SFP+ modules are sampling now; however, technical items remain to be resolved before SFP+ devices move into production. The SFP+ MSA group has been hosting industry efforts to complete a standard specification for SFP+, and module, system, and IC vendors have been participating in a variety of technical calls, presentations, and face-to-face meetings to agree on high-speed, electrical, mechanical, and digital diagnostics specifications.

One of the key topics of discussion is the high-speed electrical interface definition. The optical link specifications and distances for 10-Gigabit Ethernet are already set by the relevant IEEE 802.3 standards, so current discussions involve defining electrical specs to ensure compliance at the optical output and input of the module.

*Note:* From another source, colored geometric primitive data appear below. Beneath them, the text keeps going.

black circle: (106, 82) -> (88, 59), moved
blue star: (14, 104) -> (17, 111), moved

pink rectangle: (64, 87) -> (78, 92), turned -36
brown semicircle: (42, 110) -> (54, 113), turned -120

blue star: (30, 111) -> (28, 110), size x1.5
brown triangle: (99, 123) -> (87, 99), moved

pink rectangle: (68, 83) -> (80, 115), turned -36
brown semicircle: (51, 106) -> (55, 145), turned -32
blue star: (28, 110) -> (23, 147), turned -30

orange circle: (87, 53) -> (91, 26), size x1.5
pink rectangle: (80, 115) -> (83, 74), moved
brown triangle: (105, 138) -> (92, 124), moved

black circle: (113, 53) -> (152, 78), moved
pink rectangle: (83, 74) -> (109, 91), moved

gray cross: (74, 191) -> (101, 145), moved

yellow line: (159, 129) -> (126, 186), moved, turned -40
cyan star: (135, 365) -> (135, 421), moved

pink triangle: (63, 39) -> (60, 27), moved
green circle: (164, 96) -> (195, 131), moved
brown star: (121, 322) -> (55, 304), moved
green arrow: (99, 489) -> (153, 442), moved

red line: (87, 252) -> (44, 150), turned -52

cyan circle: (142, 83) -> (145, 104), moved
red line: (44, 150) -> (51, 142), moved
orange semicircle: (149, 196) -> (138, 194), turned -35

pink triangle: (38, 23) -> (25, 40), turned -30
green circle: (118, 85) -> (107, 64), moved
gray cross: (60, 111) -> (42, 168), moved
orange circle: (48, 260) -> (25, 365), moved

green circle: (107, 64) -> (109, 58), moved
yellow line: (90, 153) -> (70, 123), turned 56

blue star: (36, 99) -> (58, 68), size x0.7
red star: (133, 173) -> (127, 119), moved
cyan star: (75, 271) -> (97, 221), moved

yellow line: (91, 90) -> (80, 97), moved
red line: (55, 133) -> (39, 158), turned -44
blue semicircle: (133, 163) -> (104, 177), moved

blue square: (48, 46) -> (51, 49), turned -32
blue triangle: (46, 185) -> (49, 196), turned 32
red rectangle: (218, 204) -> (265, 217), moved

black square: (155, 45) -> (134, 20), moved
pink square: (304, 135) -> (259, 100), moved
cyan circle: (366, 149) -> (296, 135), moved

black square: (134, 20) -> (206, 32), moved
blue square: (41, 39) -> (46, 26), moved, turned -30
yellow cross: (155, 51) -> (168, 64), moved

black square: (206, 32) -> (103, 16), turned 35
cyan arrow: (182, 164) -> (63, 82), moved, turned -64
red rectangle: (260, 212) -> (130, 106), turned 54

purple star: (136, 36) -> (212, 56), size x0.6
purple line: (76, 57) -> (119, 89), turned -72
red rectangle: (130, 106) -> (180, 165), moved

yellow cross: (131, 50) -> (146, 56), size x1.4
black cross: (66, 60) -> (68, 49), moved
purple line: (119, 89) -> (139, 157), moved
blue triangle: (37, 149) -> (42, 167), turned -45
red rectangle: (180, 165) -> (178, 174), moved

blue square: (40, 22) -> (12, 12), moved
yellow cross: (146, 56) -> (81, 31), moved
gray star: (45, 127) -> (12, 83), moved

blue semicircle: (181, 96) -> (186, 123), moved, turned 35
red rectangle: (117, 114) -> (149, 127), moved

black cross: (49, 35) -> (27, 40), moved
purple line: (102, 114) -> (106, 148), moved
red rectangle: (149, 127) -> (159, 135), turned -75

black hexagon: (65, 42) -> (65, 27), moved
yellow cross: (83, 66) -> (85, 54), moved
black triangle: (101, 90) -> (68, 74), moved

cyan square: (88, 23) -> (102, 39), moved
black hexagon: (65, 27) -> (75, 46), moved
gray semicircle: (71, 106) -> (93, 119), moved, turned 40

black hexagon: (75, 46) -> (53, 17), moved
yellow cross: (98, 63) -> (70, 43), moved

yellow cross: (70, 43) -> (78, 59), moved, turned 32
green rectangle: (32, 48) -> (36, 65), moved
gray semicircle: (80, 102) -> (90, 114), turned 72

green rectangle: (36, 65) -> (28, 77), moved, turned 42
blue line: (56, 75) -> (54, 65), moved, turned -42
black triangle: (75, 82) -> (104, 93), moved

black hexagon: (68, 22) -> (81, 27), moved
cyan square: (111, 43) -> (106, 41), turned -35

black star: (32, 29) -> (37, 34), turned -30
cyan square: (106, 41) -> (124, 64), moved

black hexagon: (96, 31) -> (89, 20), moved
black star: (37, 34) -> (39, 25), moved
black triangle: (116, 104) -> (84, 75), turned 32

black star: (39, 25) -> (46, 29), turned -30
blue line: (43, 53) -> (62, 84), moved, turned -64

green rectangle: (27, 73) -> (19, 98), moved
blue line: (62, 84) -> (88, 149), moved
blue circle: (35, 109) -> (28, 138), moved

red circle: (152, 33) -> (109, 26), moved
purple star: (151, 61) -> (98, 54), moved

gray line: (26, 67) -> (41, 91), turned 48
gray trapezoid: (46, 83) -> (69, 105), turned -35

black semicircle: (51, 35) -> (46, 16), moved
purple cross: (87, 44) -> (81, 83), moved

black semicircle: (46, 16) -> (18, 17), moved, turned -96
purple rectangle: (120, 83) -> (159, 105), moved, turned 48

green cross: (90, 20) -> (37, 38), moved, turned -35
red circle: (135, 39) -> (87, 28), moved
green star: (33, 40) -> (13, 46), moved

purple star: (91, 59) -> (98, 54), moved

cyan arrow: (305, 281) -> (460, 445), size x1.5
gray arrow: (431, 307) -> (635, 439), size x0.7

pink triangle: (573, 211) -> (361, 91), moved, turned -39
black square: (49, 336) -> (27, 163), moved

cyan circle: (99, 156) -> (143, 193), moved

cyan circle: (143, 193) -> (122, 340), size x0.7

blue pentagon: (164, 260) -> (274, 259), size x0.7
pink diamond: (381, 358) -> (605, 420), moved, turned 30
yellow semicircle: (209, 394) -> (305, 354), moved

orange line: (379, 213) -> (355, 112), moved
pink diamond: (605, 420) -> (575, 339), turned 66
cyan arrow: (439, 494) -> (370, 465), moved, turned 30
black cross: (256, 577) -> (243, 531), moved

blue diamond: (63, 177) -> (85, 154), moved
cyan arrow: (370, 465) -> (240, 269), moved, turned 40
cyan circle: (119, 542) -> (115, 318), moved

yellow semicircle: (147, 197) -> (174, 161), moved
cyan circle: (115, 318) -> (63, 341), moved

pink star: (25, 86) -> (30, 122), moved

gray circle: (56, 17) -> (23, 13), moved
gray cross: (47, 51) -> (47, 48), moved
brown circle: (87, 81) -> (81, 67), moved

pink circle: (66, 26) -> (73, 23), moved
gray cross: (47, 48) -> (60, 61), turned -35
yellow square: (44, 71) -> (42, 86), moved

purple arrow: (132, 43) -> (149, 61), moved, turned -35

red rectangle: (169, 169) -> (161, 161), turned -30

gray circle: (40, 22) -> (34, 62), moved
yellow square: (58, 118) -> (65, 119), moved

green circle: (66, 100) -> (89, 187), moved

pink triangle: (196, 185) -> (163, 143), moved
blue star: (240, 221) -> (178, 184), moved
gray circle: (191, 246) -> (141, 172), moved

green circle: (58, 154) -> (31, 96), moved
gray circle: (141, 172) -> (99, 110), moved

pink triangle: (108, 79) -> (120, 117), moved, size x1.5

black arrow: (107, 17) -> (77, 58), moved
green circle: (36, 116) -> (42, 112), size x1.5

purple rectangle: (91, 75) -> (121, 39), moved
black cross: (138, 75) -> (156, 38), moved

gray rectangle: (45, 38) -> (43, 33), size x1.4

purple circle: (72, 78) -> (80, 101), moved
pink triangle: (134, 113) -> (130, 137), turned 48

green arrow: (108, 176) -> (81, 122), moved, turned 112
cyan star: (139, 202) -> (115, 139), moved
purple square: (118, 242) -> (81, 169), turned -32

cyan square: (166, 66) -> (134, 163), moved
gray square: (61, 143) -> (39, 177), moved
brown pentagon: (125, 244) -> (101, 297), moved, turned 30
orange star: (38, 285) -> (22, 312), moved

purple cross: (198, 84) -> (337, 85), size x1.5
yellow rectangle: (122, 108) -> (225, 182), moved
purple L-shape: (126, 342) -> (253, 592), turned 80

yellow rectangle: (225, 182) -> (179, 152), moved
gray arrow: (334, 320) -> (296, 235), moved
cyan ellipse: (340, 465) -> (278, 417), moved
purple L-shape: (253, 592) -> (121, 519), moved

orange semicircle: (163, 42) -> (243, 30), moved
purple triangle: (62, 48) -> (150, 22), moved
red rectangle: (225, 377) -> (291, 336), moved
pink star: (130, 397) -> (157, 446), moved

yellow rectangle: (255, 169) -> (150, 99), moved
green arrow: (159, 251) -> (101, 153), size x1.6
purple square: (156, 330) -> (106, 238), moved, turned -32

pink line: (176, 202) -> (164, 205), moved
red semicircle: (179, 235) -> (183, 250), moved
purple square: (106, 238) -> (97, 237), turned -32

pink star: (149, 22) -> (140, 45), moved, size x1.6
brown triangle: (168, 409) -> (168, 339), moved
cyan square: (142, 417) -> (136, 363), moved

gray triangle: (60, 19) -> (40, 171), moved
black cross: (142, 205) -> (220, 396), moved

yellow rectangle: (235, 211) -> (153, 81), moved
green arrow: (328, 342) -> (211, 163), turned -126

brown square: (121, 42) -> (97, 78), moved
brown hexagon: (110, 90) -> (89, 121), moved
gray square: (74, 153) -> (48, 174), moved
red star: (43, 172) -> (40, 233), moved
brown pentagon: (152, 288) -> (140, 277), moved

A good deal of simulation and experimental work has been done to characterize signal degradations from various trace lengths and geometries, board materials and layout, connector types, etc., and IC and module vendors have presented materials on the capabilities of the current state of the art in component technology.

Figure 2. The SFP+ module offers simpler, higher-density host card architectures than other modules can support.

There has been some discussion in the SFP+ MSA forum about whether conventional “limiting” modules (which incorporate a limiting post-amplifier inside the module to put out a digitized “1” or “0” output) can meet the required link distances, or whether a “linear” module (which ideally puts out an exact, nondigitized copy of the input signal) is needed in conjunction with a receive equalizer or electronic dispersion compensation (EDC) IC. For LRM applications that require extended reach on multimode fiber, the EDC required by the IEEE standard will likely be located on the host card to meet the power targets for the optical module. This architecture will require a linear module to pass on an equalizable signal to the EDC engine. For short-reach (SR) multimode and 10-km singlemode (LR) links, there may be some advantage in using a limiting module to achieve compliance, as this approach would imply no need to integrate EDC on the host card to support LRM.

Numerous industry participants are working vigorously on the high-speed electrical specifications, as well as the open mechanical, firmware, and other issues. The target for closing the substantive open issues in the SFP+ MSA specification is the end of 2006, with official spec closure likely happening in early 2007.

The definition of rescoped optical specifications targeting cost-sensitive data center applications could reduce optical module costs even further. This “data center reach” module would trade off slightly reduced optical specs and link lengths (e.g., 30 m on OM2 fiber and 100 m on OM3 fiber, long enough for most data center applications) in return for the markedly reduced costs (up to 50% lower) that would result from simplified design, higher yields, and reduced manufacturing testing costs. The result would be a nonstandard optical interface, but the idea has been relatively well received by industry participants.

The SFP+ is not a magic bullet for 10-Gigabit Ethernet conversion; innovation in optics, silicon, and module design must continue to move optical transceivers down the cost curve. What the architecture choice can do is help 10-Gbit/sec get on the right curve-in this case, the same types of cost and volume curves as Gigabit Ethernet. SFP+ will enable high-volume 10-Gbit/sec production and offer the lowest cost, highest density optical module architecture available; it is expected to be the “end game” optical transceiver for 10-Gbit/sec.

The industry has already shown significant interest in SFP+ and its value propositions, with multiple vendors planning initial releases in 2007. System vendors are expected to move to SFP+ over the next 1 to 2 years to realize the commercial promise of 10-Gbit/sec, as industry observers start looking ahead to even higher connectivity speeds in the future.

Scott Schube is strategic marketing manager for enterprise products for Intel’s Optical Platform Division (www.intel.com), which makes high-speed optical transceivers for the datacom and telecom markets.